Plan it properly so that I have something to argue with. I still don’t understand how, with “one” room, in an open plan, the people coming into the kitchen area are not supposed to “disturb.” If I sit at the other end of the room on the couch, looking into the open kitchen, I can’t avoid eye contact either. Of course, they don’t have to walk past, that’s an argument. But let’s just agree that it is not a problem for us. Should we then drop the matter and get back to the topic?
About the wall offset: Wow... keep it up! The answers to your questions: Yes! No! Yes! No. So, briefly outlined: We have a year of searching for offers and floor plans behind us. 5 of 8 small builders completely ignored the building regulations of the plot; the rest produced more or less complete rubbish. This plan was created based on our previous designs from other companies, based on our ideas, based on the cooperation of our architect, and — and unfortunately this is also the most decisive reason — based on the building regulations. Because the building is located in the second row, we are extremely restricted in terms of the building’s height, the number of floors, and the eaves height. For this reason, a setback was used and the house was offset, which we also like a lot, since despite the requirement for a gable roof and the eaves height, it allowed us to make the house more interesting. If this offset of the house, considering your possibly somewhat limited horizon, is still just expensive frills — frills in the literal sense (worthless, nonsense, useless) — then I gladly accept it as criticism without argument. This fun wasn’t expensive, because in the first offer we had a plan of a “standard house” from the architect who tried to realize our wishes without bias, and the price was exactly the same, with the same living area. But it might also be because the general contractor is family and we get very honest numbers here.

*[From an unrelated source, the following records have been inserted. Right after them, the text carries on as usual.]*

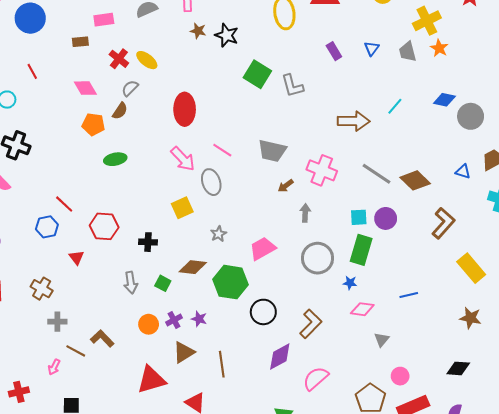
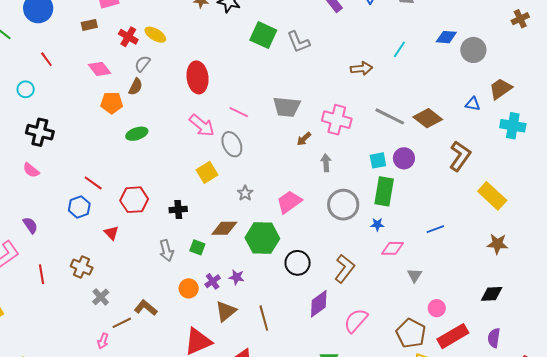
brown arrow: (354, 121) -> (361, 69), size x0.7
gray cross: (57, 322) -> (101, 297), turned -36
brown line: (76, 351) -> (122, 323), turned -48

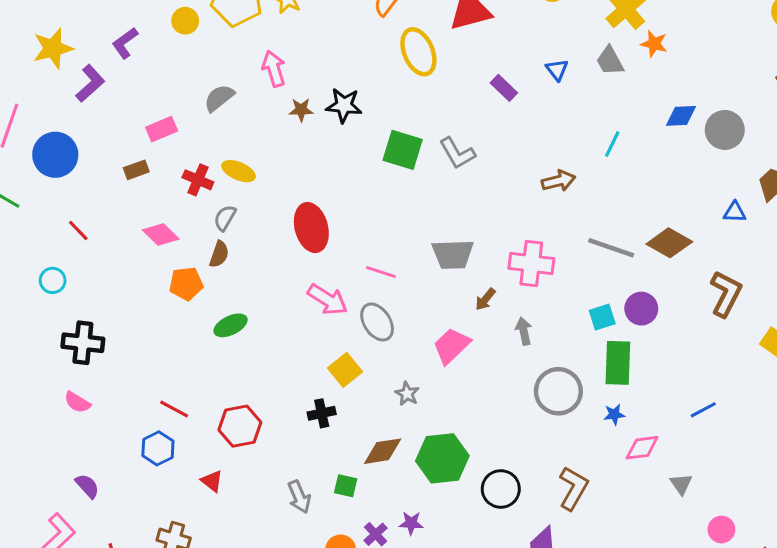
pink trapezoid: (289, 202) -> (452, 346), moved
black cross: (178, 209) -> (322, 413), moved

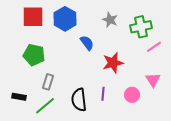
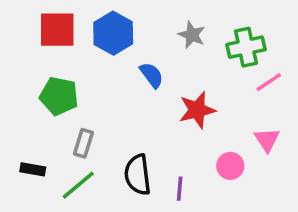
purple line: (103, 94) -> (180, 189), moved

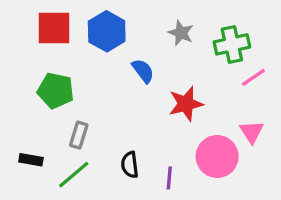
pink circle: (230, 166) -> (217, 156), size x1.6
black semicircle: (138, 175) -> (130, 165), size x0.7

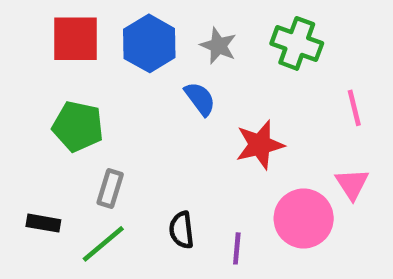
gray star: (181, 33) -> (218, 46), moved
green cross: (232, 44) -> (297, 43), moved, turned 32
pink line: (253, 77) -> (354, 108), turned -70

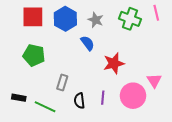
pink line: (354, 108) -> (156, 13), moved
gray rectangle: (110, 189) -> (62, 83), moved
green line: (103, 244) -> (45, 107), turned 65
purple line: (237, 248) -> (103, 98), moved

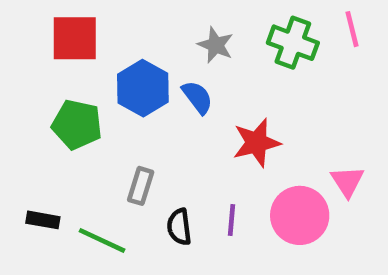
blue hexagon: (65, 19) -> (143, 88), moved

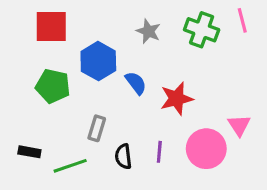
blue semicircle: (197, 97) -> (136, 83), moved
green line: (102, 240) -> (70, 166), turned -44

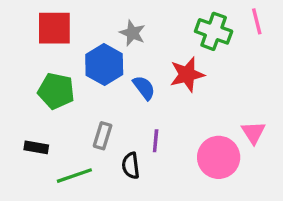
gray star: (148, 31) -> (132, 33), moved
red star: (177, 99) -> (187, 74), moved
black rectangle: (29, 152) -> (36, 147), moved
purple line: (159, 152) -> (156, 141), moved

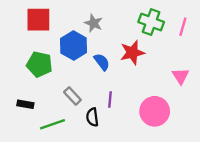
pink line: (257, 21) -> (183, 27), moved, turned 30
pink triangle: (253, 132) -> (180, 76), moved
gray rectangle: (103, 136) -> (72, 96), turned -60

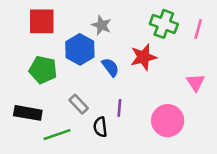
black rectangle: (25, 104) -> (28, 113), size x1.5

By the way: We are already quite far along, but can still change quite a bit, although I see no necessity for this. As said: The bathroom was the point of discussion, everything else (at least from our point of view) is not relevant. Therefore my wish here: If anyone has another meaningful suggestion for the design of the bathroom — gladly also with changes to the bedroom/dressing room — then please get in touch. Everything else we can now gladly put aside and not discuss further.